• [WHAT IS BEING ASKED] Under this line is a listing; return exactly the lines starting at the one with "フトの方にも注目してほしいと思います！全米王者が決定" and running down to the one with "Страница не найдена", and leave out its pictures.

■ ■ ■ ■ ■

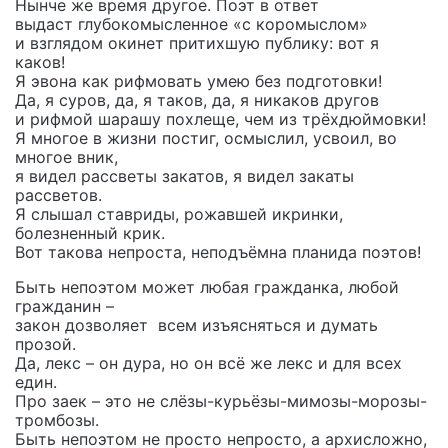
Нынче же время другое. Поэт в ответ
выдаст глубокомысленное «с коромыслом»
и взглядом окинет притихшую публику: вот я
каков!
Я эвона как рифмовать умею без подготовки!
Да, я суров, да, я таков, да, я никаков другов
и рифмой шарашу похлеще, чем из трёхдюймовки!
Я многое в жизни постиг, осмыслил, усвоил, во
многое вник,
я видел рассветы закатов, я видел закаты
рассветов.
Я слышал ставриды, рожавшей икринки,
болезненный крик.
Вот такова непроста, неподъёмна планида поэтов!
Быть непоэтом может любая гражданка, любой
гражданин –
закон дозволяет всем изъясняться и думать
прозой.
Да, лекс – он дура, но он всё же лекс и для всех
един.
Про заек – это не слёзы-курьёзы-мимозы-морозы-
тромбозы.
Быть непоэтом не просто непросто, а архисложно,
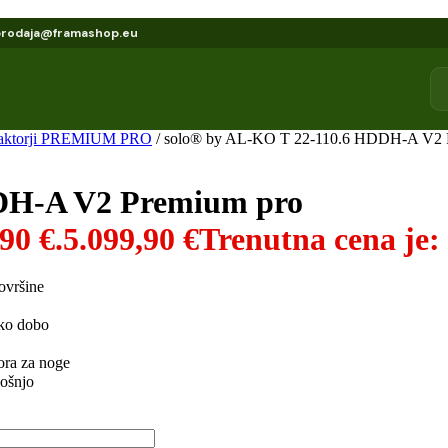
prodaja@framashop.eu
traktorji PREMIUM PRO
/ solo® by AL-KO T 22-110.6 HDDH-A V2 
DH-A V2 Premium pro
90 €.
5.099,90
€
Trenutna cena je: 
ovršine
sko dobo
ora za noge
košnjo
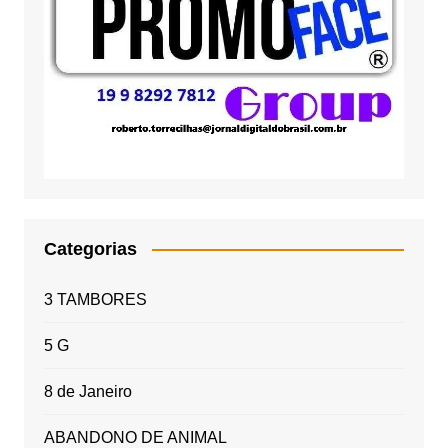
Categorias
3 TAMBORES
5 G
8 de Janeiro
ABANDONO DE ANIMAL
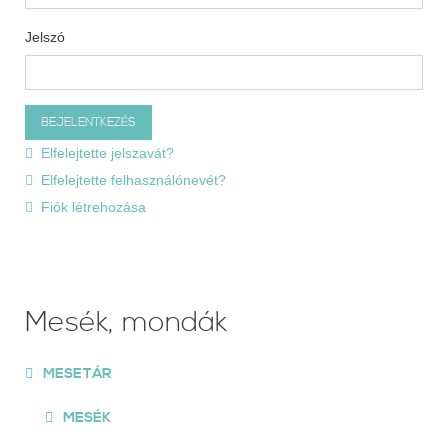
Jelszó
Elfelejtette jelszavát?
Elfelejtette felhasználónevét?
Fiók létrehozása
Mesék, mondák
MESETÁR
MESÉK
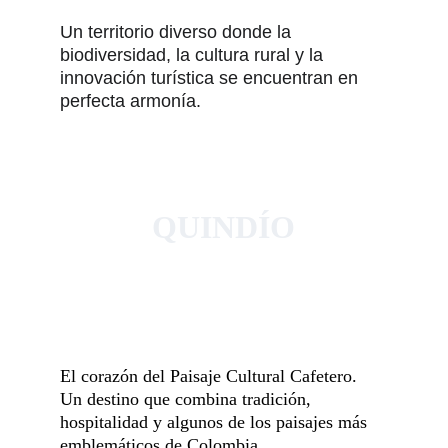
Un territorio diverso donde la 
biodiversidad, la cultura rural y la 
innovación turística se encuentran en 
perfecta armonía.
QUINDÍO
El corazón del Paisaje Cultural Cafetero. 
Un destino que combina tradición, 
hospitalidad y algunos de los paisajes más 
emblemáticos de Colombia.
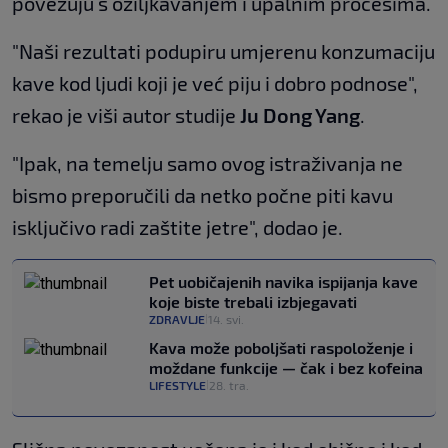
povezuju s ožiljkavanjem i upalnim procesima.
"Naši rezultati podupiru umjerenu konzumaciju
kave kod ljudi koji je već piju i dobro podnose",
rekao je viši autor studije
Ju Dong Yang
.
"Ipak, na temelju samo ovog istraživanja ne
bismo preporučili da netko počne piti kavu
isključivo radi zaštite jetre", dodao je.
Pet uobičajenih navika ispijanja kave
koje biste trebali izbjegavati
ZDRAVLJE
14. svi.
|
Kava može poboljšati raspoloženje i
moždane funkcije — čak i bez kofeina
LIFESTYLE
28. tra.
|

■ ■ ■ ■ ■

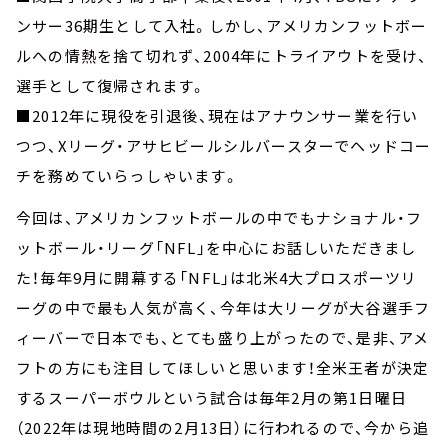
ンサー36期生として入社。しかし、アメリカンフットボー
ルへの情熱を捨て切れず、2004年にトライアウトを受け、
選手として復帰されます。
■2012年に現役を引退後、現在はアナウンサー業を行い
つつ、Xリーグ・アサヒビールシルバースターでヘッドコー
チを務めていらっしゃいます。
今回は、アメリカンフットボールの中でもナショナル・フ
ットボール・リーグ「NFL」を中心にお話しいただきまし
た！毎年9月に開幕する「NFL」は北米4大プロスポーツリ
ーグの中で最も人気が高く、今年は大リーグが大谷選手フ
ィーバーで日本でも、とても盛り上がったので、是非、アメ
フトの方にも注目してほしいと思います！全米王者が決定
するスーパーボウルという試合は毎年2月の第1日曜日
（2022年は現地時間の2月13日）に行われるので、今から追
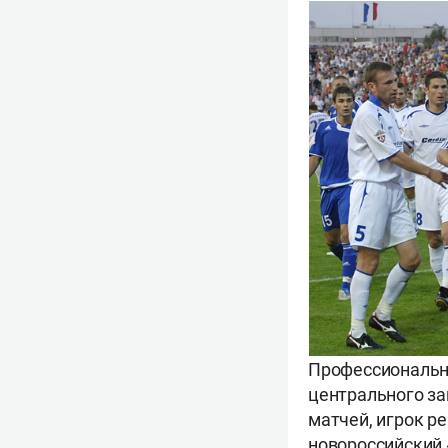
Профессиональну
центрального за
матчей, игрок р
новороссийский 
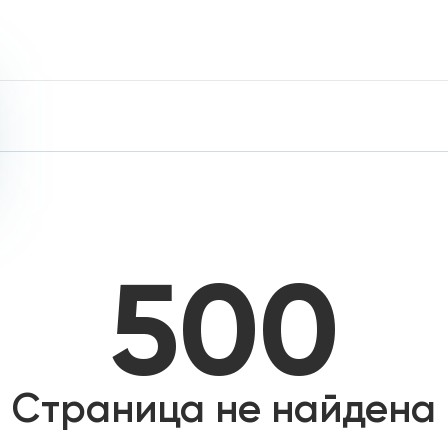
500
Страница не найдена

■ ■ ■ ■ ■

• [COMPLETED TASK]
フトの方にも注目してほしいと思います！全米王者が決定
するスーパーボウルという試合は毎年2月の第1日曜日
（2022年は現地時間の2月13日）に行われるので、今から追
Профессиональну
центрального за
матчей, игрок р
новороссийский 
500
Страница не найдена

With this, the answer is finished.